Back to live action: We’re surrounded by a bunch of angry faces. The guy who turned out to be the manager of the La Jolla Country Club, I remember, was wearing one of those ridiculous red-jacketed checkered-pants costumes that golfers wear, the kind of outfit they’d never wear outside the confines of a golf course. The manager’s face, I also remember, was redder than his jacket, which is to say that it was really red.
Demands were shouted from many mouths: “What are you doing here?” “How’d you get here?” “You sneak in here?” “Who gave you authorization?” These quotes are purely from memory, of course, I certainly was not taking notes.
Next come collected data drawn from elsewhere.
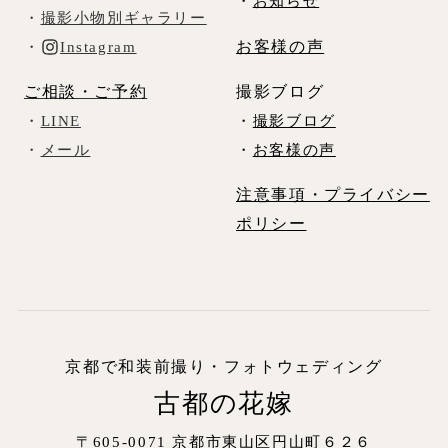
・
お知らせ
・
撮影小物別ギャラリー
お客様の声
・
Instagram
ご相談・ご予約
撮影ブログ
・
LINE
・
撮影ブログ
・
メール
・
お客様の声
注意事項・プライバシー
ポリシー
京都で和装前撮り・フォトウェディング
古都の花嫁
〒605-0071 京都市東山区円山町６２６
I was frantically waving my little assignment slip in the face of whoever seemed to be most in control of his rage, trying to explain that we meant no ill will.
At that point, the mob around us parted, like the waters, and Agnew strolled into the scrum, still carrying his golf club. “Hi fellas,” he said cheerily, “what are you doing here?”
“Well, sir,” I said, still waving my assignment slip,”we’re here to interview you and Bob Hope — we’re from the San Diego Union.” As I remember it, my voice might have been just a bit squeaky.
“Oh,” said Agnew, “that’s Jim Copley’s paper.” He softened a bit, as did everybody in the crowd. (Well, everybody except for the manager, who I think might have popped something in his circulatory system. If that guy had been a bull, he would have gored us right there.) “But you know what,”Agnew said, “I’m on vacation, and I don’t want to do another interview. And Bob Hope’s not feeling too good today, so he didn’t join us.”
Thane asked him if we could at least get a picture of him swinging the golf club, and Agnew said that would be fine, “then you guys get the hell out of here,” which is precisely what we wanted to do, as fast as we could do it.*
Agnew took his swing, Thane shot the pic, we climbed in the cart and were escorted off the course, following a cart driven by the still-steaming red-faced redcoat. When we got to the clubhouse he demanded that we give him the film. When I said no, he threatened to call our bosses “upstairs” at the Union and get us in all kinds of trouble. I said something like he was welcome to call our bosses, and suggested he stick his demands in a place where the sun doesn’t shine. We got to the car and beat feet out of the parking lot — film still inside the camera.
Back at the paper, Thane headed for the darkroom to print a picture to go with my story, which began:
By ROBERT E. COX
Union Politics Writer
LA JOLLA — A funny thing happened to the Vice President on his way to the 13th hole at La Jolla Country Club Friday.
And that’s about as far as I got. As I sat there typing, I felt a presence behind me, looming up over my back. I swung my head around and looked up at the lanky frame of Assistant City Editor Dick Weber. He didn’t look happy.
“You aren’t gonna believe this,” he said with an air of resignation and frustration. “We ain’t gonna print it.”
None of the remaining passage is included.